Not only can these next-token prediction capabilities be used to generate great text for your chatbot or marketing copy, but they can also be used to enable automated decision-making within your application. Given cleverly constructed prompts that contain a problem statement and information about APIs (“functions”) that can be called, an LLM’s understanding of language will enable it to generate an answer that explains what “function” should be called. For example, on a conversational weather app, a user could ask, “Do I need a rain jacket if I’m going to Fenway Park tonight?” With some clever prompting, an LLM could extract the location data from the query (Boston, MA) and can determine how a request to the Precipitation API could be formulated.

For a long time, the hardest part about building software was the interfacing between natural language and syntactic systems such as API calls. Now, ironically, that might be one of the simplest parts. Similar to text generation, the quality and reliability of LLM function-calling behavior can be aided with the use of fine-tuning and reinforcement learning with human feedback (RLHF).

Now that we understand what LLMs are good at and why, let’s investigate what LLMs cannot do.

The Weakness

LLMs cannot think, understand or reason. This is the fundamental limitation of LLMs. Language models lack the ability to reason about a user's question. They are probability machines that produce a really good guess to a user’s question. No matter how good of a guess something is, it is still a guess and whatever creates these guesses will eventually produce something that is not true. In generative AI, this is known as a “Hallucination.”

When trained correctly, hallucinations can be kept to a minimum. Fine-tuning and RAG also greatly cut down on hallucinations. The bottom line - to train a model correctly, fine-tune it and give it relevant context (RAG) requires data and the infrastructure to store it at scale and serve it in a performant manner.

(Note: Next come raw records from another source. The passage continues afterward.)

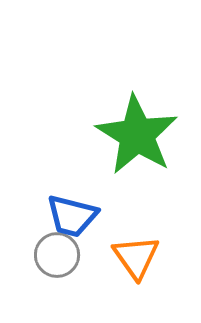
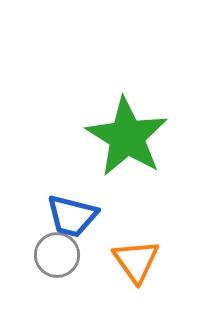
green star: moved 10 px left, 2 px down
orange triangle: moved 4 px down
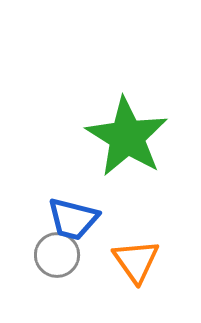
blue trapezoid: moved 1 px right, 3 px down
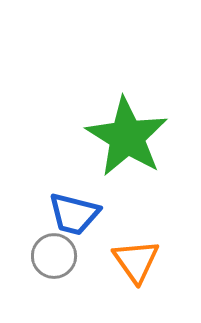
blue trapezoid: moved 1 px right, 5 px up
gray circle: moved 3 px left, 1 px down
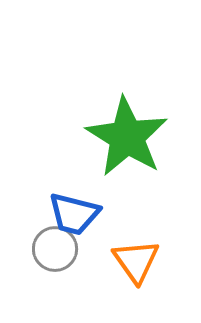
gray circle: moved 1 px right, 7 px up
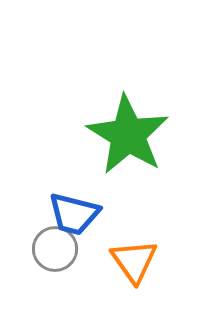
green star: moved 1 px right, 2 px up
orange triangle: moved 2 px left
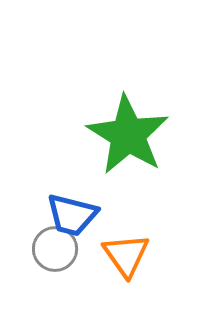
blue trapezoid: moved 2 px left, 1 px down
orange triangle: moved 8 px left, 6 px up
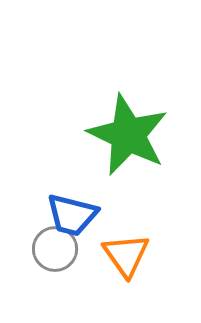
green star: rotated 6 degrees counterclockwise
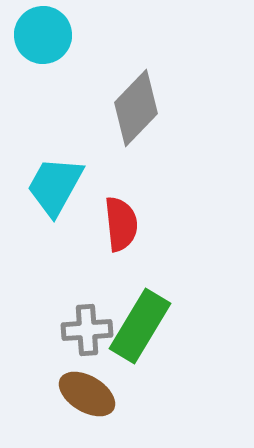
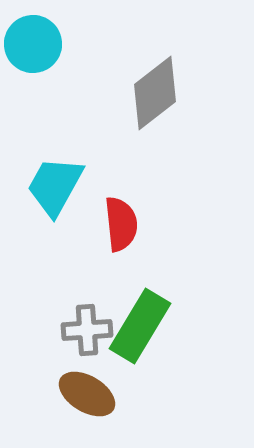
cyan circle: moved 10 px left, 9 px down
gray diamond: moved 19 px right, 15 px up; rotated 8 degrees clockwise
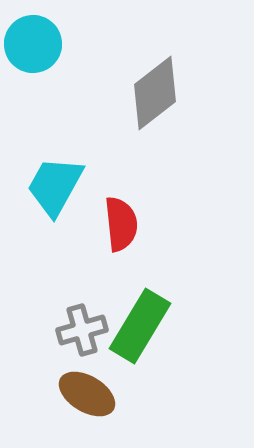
gray cross: moved 5 px left; rotated 12 degrees counterclockwise
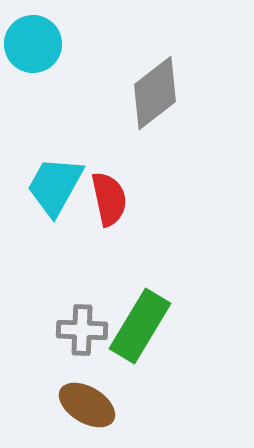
red semicircle: moved 12 px left, 25 px up; rotated 6 degrees counterclockwise
gray cross: rotated 18 degrees clockwise
brown ellipse: moved 11 px down
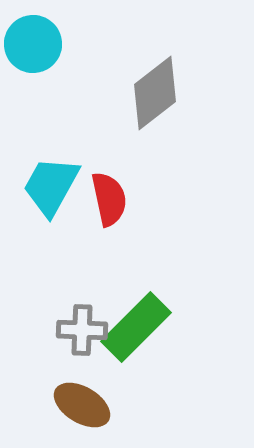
cyan trapezoid: moved 4 px left
green rectangle: moved 4 px left, 1 px down; rotated 14 degrees clockwise
brown ellipse: moved 5 px left
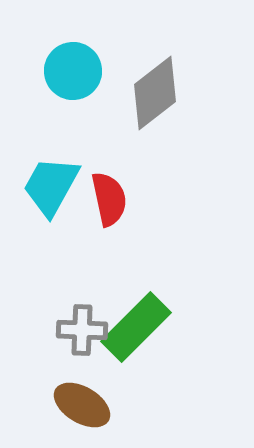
cyan circle: moved 40 px right, 27 px down
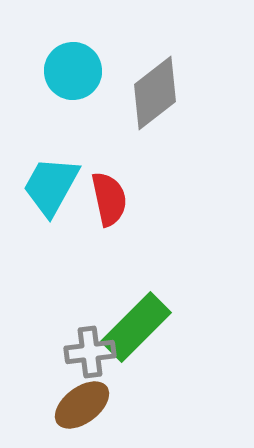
gray cross: moved 8 px right, 22 px down; rotated 9 degrees counterclockwise
brown ellipse: rotated 68 degrees counterclockwise
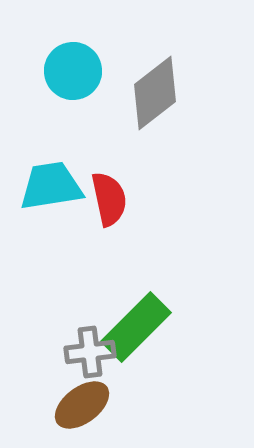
cyan trapezoid: rotated 52 degrees clockwise
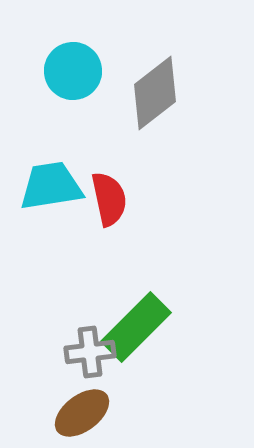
brown ellipse: moved 8 px down
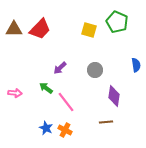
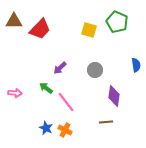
brown triangle: moved 8 px up
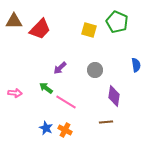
pink line: rotated 20 degrees counterclockwise
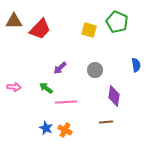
pink arrow: moved 1 px left, 6 px up
pink line: rotated 35 degrees counterclockwise
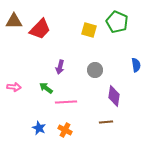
purple arrow: moved 1 px up; rotated 32 degrees counterclockwise
blue star: moved 7 px left
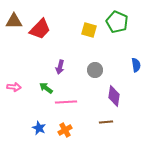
orange cross: rotated 32 degrees clockwise
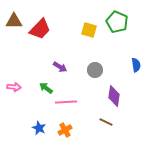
purple arrow: rotated 72 degrees counterclockwise
brown line: rotated 32 degrees clockwise
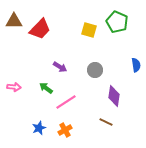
pink line: rotated 30 degrees counterclockwise
blue star: rotated 24 degrees clockwise
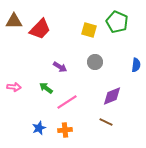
blue semicircle: rotated 16 degrees clockwise
gray circle: moved 8 px up
purple diamond: moved 2 px left; rotated 60 degrees clockwise
pink line: moved 1 px right
orange cross: rotated 24 degrees clockwise
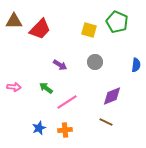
purple arrow: moved 2 px up
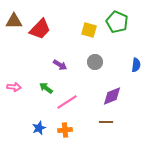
brown line: rotated 24 degrees counterclockwise
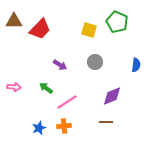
orange cross: moved 1 px left, 4 px up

Let’s look at one more aspect of LLMs, which I’ll classify as a danger because it impacts our ability to test them.

The Danger

The most popular use of LLMs is Generative AI. Generative AI does not produce a specific answer that can be compared to a known result. This is in contrast to other AI use cases, which make a specific prediction that can be easily tested. It is straightforward to test models for image detection, categorization and regression. But how do you test LLMs used for generative AI in a way that is impartial, fact-faithful and scalable? How can you be sure that the complex answers LLMs generate are correct if you are not an expert yourself? Even if you are an expert, human reviewers can not be a part of the automated testing that occurs in a CI/CD pipeline.

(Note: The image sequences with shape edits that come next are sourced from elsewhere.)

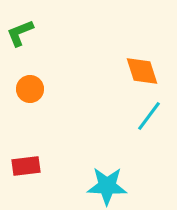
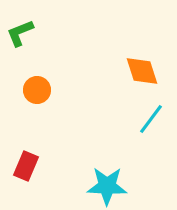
orange circle: moved 7 px right, 1 px down
cyan line: moved 2 px right, 3 px down
red rectangle: rotated 60 degrees counterclockwise
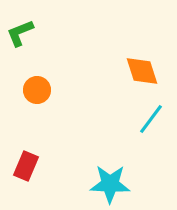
cyan star: moved 3 px right, 2 px up
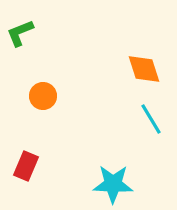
orange diamond: moved 2 px right, 2 px up
orange circle: moved 6 px right, 6 px down
cyan line: rotated 68 degrees counterclockwise
cyan star: moved 3 px right
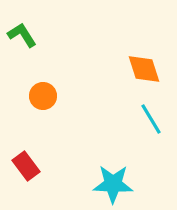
green L-shape: moved 2 px right, 2 px down; rotated 80 degrees clockwise
red rectangle: rotated 60 degrees counterclockwise
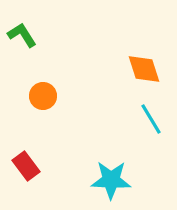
cyan star: moved 2 px left, 4 px up
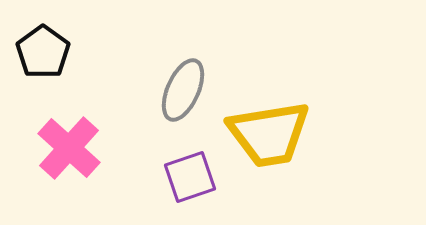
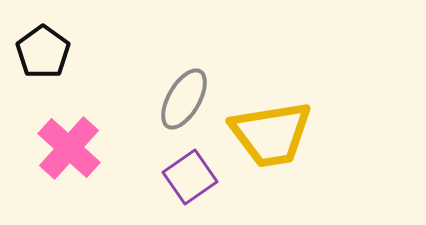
gray ellipse: moved 1 px right, 9 px down; rotated 6 degrees clockwise
yellow trapezoid: moved 2 px right
purple square: rotated 16 degrees counterclockwise
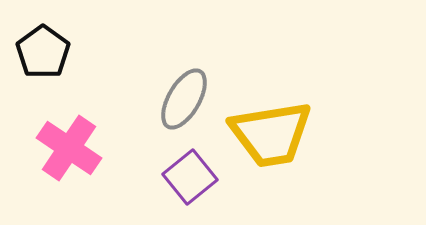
pink cross: rotated 8 degrees counterclockwise
purple square: rotated 4 degrees counterclockwise
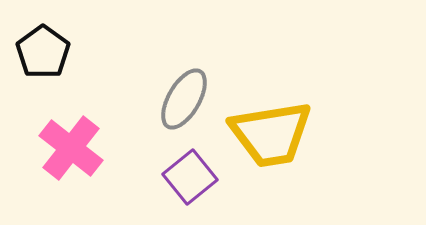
pink cross: moved 2 px right; rotated 4 degrees clockwise
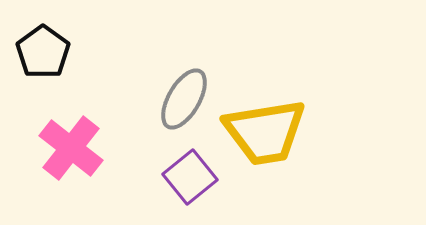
yellow trapezoid: moved 6 px left, 2 px up
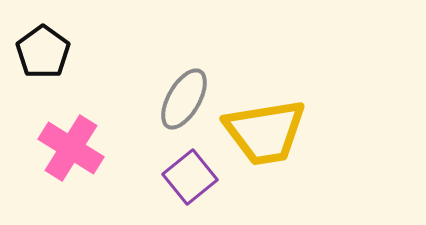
pink cross: rotated 6 degrees counterclockwise
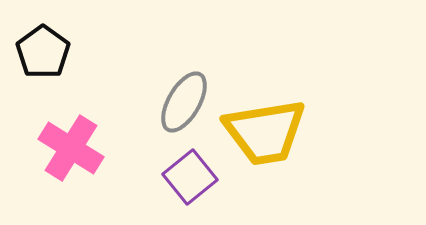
gray ellipse: moved 3 px down
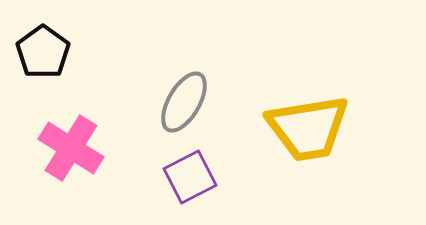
yellow trapezoid: moved 43 px right, 4 px up
purple square: rotated 12 degrees clockwise
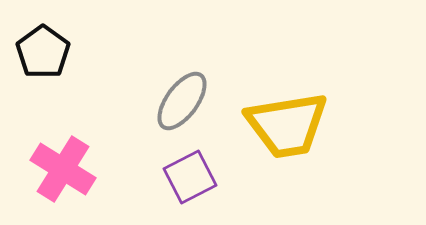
gray ellipse: moved 2 px left, 1 px up; rotated 6 degrees clockwise
yellow trapezoid: moved 21 px left, 3 px up
pink cross: moved 8 px left, 21 px down
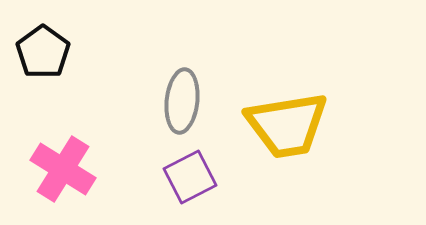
gray ellipse: rotated 30 degrees counterclockwise
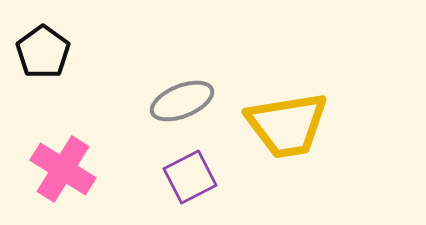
gray ellipse: rotated 62 degrees clockwise
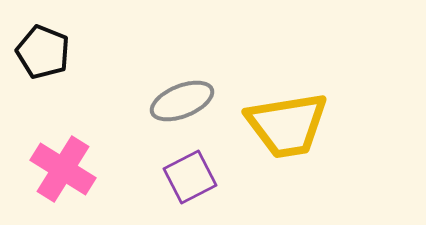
black pentagon: rotated 14 degrees counterclockwise
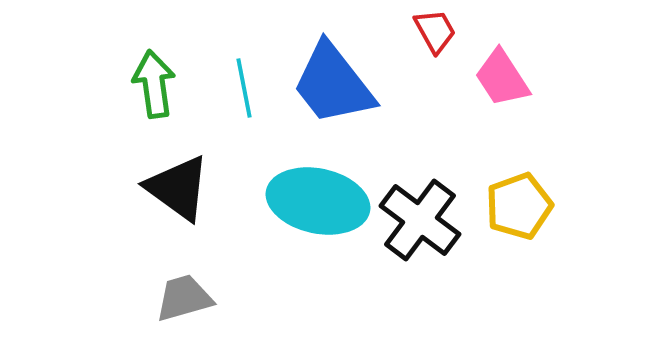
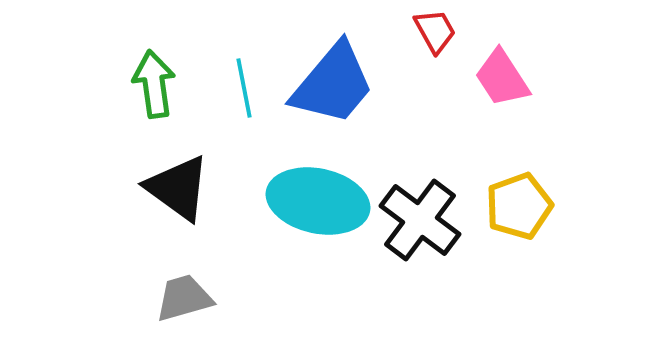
blue trapezoid: rotated 102 degrees counterclockwise
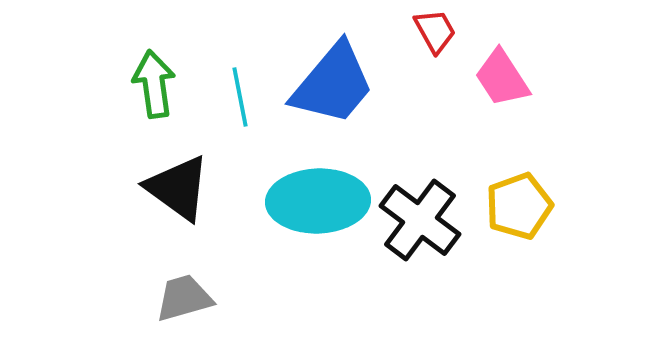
cyan line: moved 4 px left, 9 px down
cyan ellipse: rotated 14 degrees counterclockwise
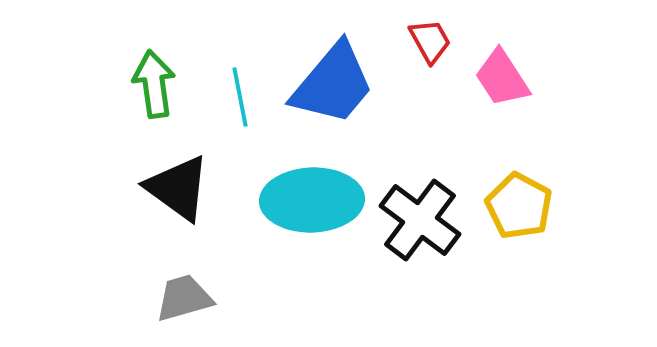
red trapezoid: moved 5 px left, 10 px down
cyan ellipse: moved 6 px left, 1 px up
yellow pentagon: rotated 24 degrees counterclockwise
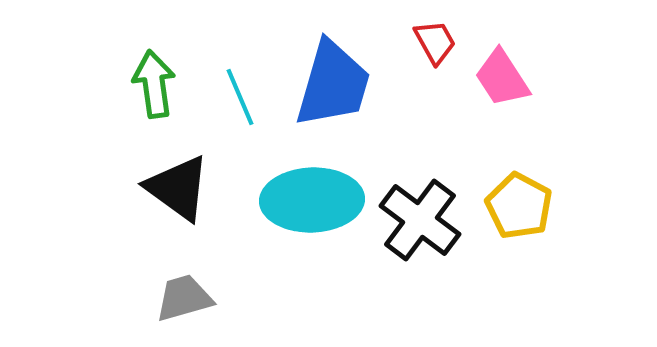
red trapezoid: moved 5 px right, 1 px down
blue trapezoid: rotated 24 degrees counterclockwise
cyan line: rotated 12 degrees counterclockwise
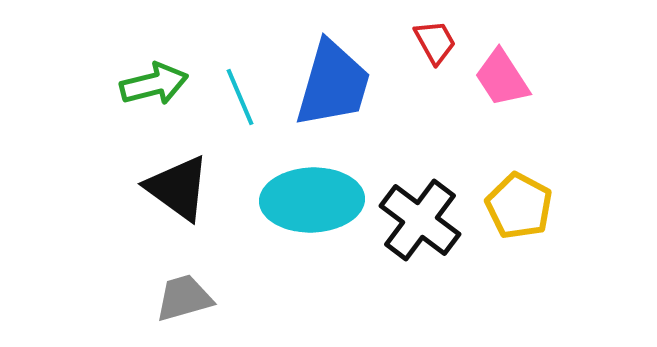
green arrow: rotated 84 degrees clockwise
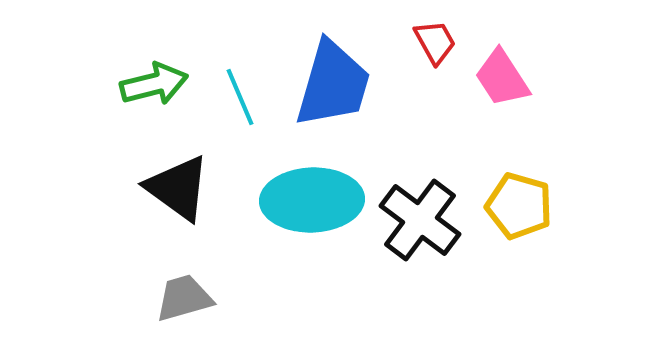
yellow pentagon: rotated 12 degrees counterclockwise
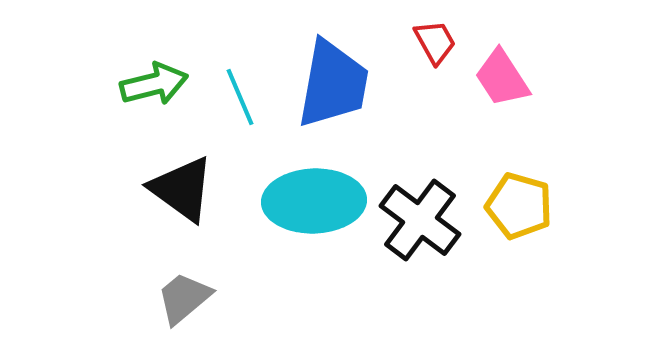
blue trapezoid: rotated 6 degrees counterclockwise
black triangle: moved 4 px right, 1 px down
cyan ellipse: moved 2 px right, 1 px down
gray trapezoid: rotated 24 degrees counterclockwise
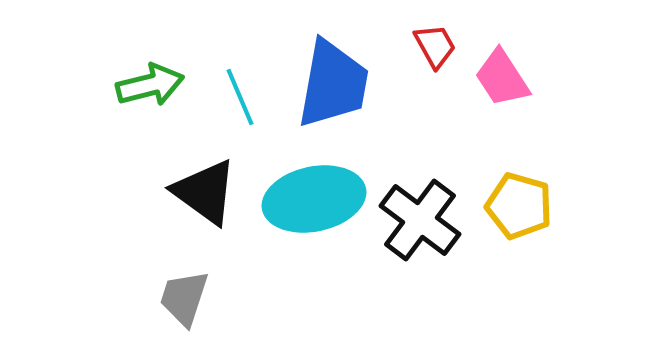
red trapezoid: moved 4 px down
green arrow: moved 4 px left, 1 px down
black triangle: moved 23 px right, 3 px down
cyan ellipse: moved 2 px up; rotated 10 degrees counterclockwise
gray trapezoid: rotated 32 degrees counterclockwise
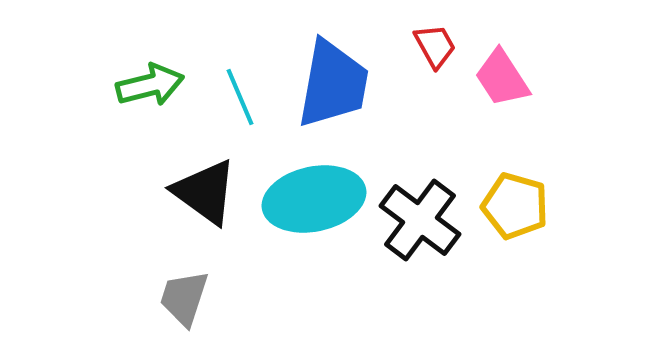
yellow pentagon: moved 4 px left
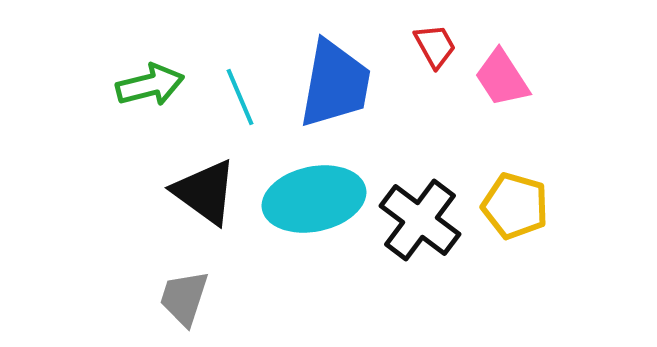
blue trapezoid: moved 2 px right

There are a few benchmarks in the industry that can help. GLUE (General Language Understanding Evaluation) is used to evaluate and measure the performance of LLMs. It consists of a set of tasks that assess the ability of models to process human language. SuperGLUE is an extension of the GLUE benchmark that introduces more challenging language tasks. These tasks involve coreference resolution, question answering and more complex linguistic phenomena.

While the benchmarks above are helpful, a big part of the solution should be your own data collection. Consider logging all questions and answers and creating your own tests based on custom findings. This will also require a data infrastructure built to scale and perform.


There you have it. The strengths, weaknesses, and dangers of LLMs. If you want to exploit the first and mitigate the other two, then you will need data and a storage solution that can handle lots of it.